Page-level text extractions:
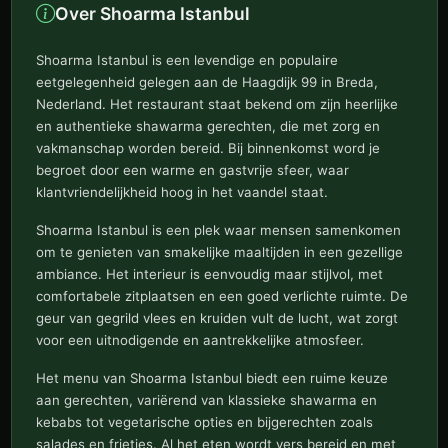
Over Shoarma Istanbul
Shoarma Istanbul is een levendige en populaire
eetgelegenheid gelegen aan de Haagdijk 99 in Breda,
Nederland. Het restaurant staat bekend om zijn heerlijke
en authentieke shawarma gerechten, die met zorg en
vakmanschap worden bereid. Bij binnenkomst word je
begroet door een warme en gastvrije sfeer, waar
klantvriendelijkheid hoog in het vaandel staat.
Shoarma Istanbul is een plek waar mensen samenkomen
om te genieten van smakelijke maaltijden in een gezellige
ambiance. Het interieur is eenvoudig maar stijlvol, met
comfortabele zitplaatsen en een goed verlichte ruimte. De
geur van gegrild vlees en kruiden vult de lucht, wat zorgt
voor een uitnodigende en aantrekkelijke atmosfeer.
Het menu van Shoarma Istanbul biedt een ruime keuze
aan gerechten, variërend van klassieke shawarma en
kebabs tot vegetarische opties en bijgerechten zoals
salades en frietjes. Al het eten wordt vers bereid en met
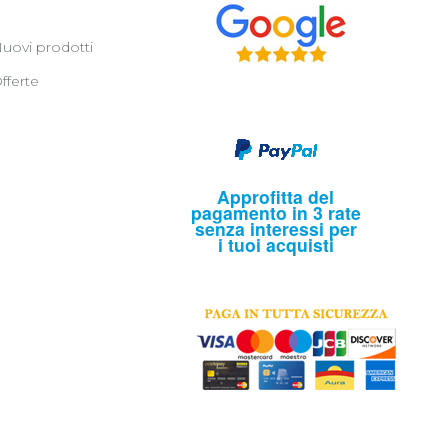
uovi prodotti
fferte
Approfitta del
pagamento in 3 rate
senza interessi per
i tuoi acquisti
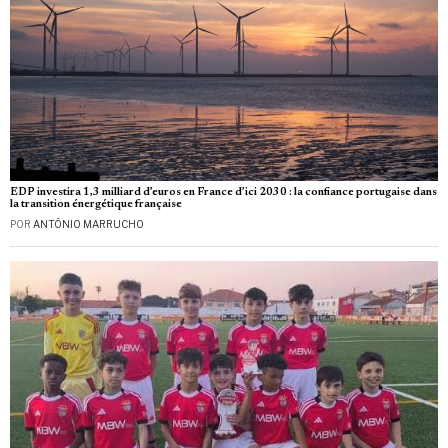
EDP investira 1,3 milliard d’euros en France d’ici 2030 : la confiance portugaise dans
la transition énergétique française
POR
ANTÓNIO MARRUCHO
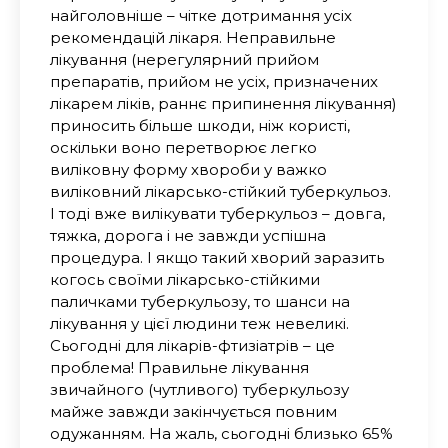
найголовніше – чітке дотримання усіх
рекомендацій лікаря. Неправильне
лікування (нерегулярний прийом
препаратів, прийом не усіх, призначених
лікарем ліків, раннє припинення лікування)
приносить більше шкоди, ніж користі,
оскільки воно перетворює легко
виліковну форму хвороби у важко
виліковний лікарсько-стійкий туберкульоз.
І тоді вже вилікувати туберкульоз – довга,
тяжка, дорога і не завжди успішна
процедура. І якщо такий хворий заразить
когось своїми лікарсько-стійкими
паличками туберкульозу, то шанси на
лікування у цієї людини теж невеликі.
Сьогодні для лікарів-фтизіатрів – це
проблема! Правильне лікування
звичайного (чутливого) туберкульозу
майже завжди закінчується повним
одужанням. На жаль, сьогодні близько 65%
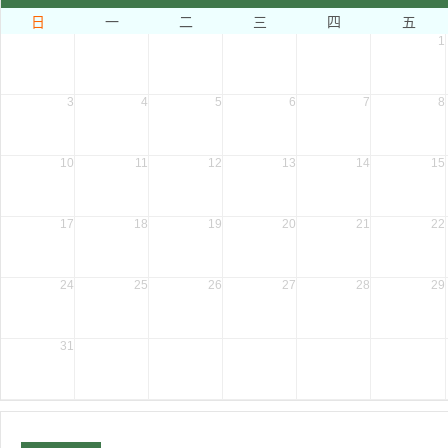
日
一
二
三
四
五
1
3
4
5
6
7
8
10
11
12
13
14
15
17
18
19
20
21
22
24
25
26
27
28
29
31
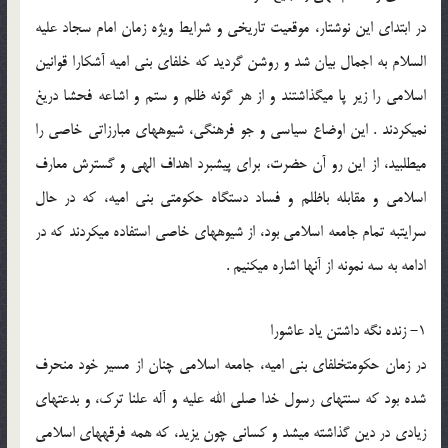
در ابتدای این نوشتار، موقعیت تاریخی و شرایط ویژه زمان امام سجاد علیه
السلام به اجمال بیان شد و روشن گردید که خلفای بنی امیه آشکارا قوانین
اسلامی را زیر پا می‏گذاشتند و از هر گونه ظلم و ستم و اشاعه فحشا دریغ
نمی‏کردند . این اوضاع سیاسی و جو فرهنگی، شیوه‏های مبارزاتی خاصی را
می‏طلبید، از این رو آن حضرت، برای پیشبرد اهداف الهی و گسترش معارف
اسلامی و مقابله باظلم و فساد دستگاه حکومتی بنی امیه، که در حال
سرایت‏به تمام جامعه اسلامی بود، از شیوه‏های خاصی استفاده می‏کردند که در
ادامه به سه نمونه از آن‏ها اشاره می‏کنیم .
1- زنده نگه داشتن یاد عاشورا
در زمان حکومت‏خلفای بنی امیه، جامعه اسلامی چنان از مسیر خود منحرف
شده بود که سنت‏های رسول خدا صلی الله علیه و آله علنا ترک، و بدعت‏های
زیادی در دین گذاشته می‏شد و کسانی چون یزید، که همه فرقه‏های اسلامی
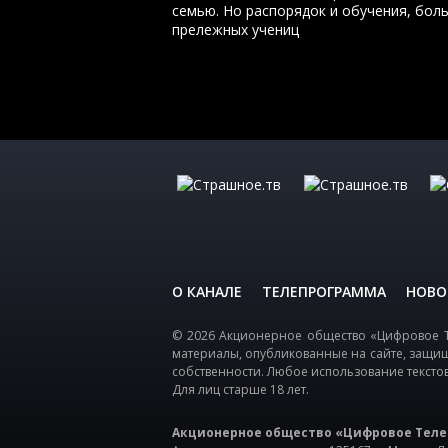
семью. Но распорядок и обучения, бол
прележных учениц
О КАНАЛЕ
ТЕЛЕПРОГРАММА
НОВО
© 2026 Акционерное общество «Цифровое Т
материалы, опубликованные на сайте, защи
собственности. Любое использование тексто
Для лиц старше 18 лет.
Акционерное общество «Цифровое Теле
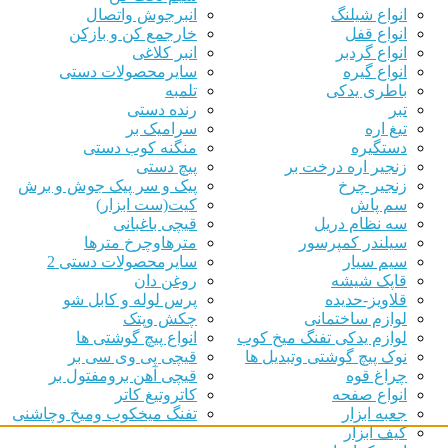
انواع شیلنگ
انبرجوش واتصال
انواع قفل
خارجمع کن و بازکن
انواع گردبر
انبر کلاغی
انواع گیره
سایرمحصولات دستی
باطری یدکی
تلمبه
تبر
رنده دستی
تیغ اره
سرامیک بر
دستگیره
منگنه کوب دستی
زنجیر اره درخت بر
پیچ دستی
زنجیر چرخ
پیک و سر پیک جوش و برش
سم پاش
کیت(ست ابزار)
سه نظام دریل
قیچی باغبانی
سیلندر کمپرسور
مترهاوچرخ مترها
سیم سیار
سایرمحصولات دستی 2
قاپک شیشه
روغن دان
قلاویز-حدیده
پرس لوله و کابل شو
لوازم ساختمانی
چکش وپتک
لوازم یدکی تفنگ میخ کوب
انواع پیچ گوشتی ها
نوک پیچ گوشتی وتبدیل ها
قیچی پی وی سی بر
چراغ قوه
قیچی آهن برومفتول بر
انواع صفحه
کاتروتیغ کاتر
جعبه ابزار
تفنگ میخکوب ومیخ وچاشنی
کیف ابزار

---

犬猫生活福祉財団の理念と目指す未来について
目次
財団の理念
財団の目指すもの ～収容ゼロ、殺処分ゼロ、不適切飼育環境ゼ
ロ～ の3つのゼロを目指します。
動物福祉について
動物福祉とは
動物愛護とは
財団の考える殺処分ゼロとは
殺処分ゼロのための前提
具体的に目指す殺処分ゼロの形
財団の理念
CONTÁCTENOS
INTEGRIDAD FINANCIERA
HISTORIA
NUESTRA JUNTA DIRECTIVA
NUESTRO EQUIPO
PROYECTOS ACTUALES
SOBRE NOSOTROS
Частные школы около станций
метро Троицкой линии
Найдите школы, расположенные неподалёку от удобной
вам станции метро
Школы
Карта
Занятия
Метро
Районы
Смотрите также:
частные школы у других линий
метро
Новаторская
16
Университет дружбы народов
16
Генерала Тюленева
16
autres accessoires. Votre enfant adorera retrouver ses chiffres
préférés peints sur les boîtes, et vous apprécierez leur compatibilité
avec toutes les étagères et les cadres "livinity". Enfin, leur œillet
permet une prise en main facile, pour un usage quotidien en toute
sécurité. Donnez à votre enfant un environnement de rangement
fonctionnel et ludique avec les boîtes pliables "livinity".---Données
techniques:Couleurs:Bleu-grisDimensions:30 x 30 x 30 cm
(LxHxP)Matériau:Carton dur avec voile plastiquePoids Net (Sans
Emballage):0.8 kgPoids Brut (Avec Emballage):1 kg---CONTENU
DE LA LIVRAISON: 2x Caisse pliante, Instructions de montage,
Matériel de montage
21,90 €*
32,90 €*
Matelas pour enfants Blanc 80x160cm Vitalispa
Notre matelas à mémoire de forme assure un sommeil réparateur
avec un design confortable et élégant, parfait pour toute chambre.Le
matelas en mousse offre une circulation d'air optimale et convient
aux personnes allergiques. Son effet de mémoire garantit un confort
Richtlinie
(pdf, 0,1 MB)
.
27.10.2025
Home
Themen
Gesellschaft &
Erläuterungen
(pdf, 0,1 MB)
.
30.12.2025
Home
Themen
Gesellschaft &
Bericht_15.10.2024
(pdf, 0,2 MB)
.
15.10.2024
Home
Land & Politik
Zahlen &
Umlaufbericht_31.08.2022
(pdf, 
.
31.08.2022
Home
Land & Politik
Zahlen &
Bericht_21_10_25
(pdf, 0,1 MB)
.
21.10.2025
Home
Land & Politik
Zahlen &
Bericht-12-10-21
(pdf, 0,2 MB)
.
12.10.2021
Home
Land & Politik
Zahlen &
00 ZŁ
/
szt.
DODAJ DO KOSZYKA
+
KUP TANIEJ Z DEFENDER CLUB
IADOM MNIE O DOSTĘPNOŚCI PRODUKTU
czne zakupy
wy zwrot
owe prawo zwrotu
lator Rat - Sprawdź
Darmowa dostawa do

Problem to solve: Please filter the entries above down to the lines holding "прийом" and copy them.

Result for this task:
лікування (нерегулярний прийом
препаратів, прийом не усіх, призначених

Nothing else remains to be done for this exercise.